Copy every line of the records that includes the word "واحد".

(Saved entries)
——

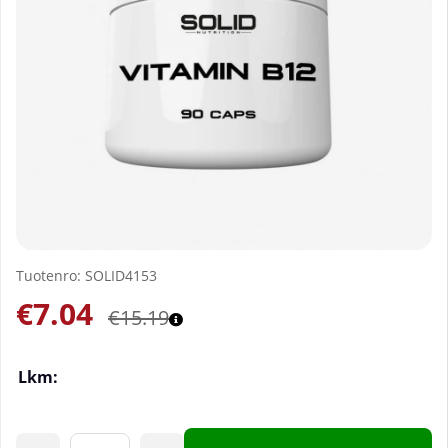
Tuotenro:
SOLID4153
€7.04
€15.19
Lkm:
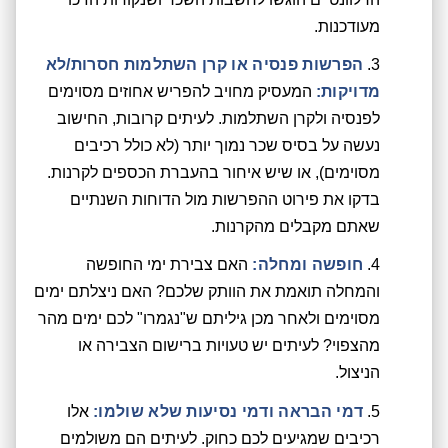
מעודכנות.
הפרשות פנסיה או קרן השתלמות חסרות/לא
מדויקות:
המעסיק מחויב להפריש אחוזים מסוימים
לפנסיה ולקרן השתלמות. לעיתים קרובות, החישוב
נעשה על בסיס שכר נמוך יותר (לא כולל רכיבים
מסוימים), או שיש איחור בהעברת הכספים לקרנות.
בדקו את פירוט ההפרשות מול הדוחות השנתיים
שאתם מקבלים מהקרנות.
חופשה ומחלה:
האם צבירת ימי החופשה
והמחלה תואמת את הוותק שלכם? האם ניצלתם ימים
מסוימים ולאחר מכן גיליתם ש"נגמרו" לכם ימים מהר
מהצפוי? לעיתים יש טעויות ברישום הצבירה או
הניצול.
דמי הבראה ודמי נסיעות שלא שולמו:
אלו
רכיבים שמגיעים לכם כחוק. לעיתים הם משולמים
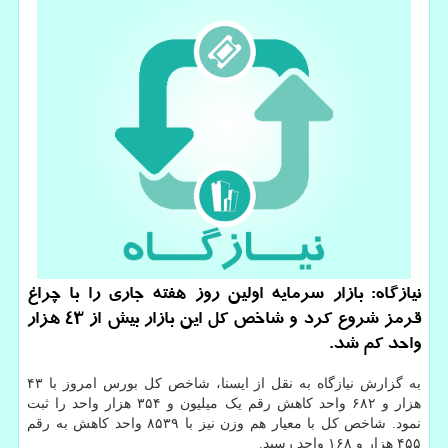
نیازگاه: بازار سرمایه اولین روز هفته جاری را با چراغ
قرمز شروع کرد و شاخص کل این بازار بیش از 43 هزار
واحد کم شد.
به گزارش نیازگاه به نقل از ایسنا، شاخص کل بورس امروز با ۴۳
هزار و ۶۸۲ واحد کاهش رقم یک میلیون و ۳۵۴ هزار واحد را ثبت
نمود. شاخص کل با معیار هم وزن نیز با ۸۵۳۹ واحد کاهش به رقم
۴۵۵ هزار و ۱۶۸ واحد رسید.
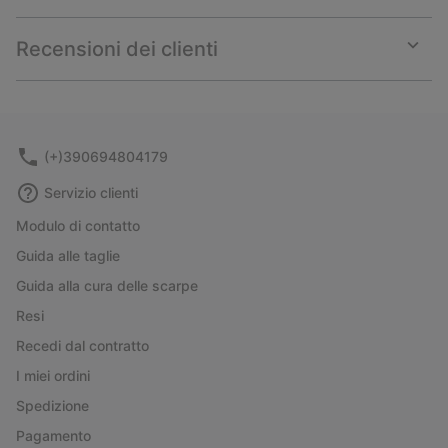
Expan
or
collap
Recensioni dei clienti
sectio
Expan
or
collap
sectio
(+)390694804179
Servizio clienti
Modulo di contatto
Guida alle taglie
Guida alla cura delle scarpe
Resi
Recedi dal contratto
I miei ordini
Spedizione
Pagamento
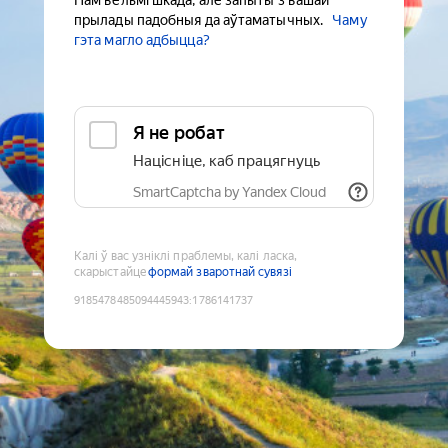
Нам вельмі шкада, але запыты з вашай
прылады падобныя да аўтаматычных.
Чаму
гэта магло адбыцца?
Я не робат
Націсніце, каб працягнуць
SmartCaptcha by Yandex Cloud
Калі ў вас узніклі праблемы, калі ласка,
скарыстайце
формай зваротнай сувязі
9185478485094445943
:
1786141737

——

RESULT OF THIS EXERCISE:
واحد کم شد.
هزار و ۶۸۲ واحد کاهش رقم یک میلیون و ۳۵۴ هزار واحد را ثبت
نمود. شاخص کل با معیار هم وزن نیز با ۸۵۳۹ واحد کاهش به رقم
۴۵۵ هزار و ۱۶۸ واحد رسید.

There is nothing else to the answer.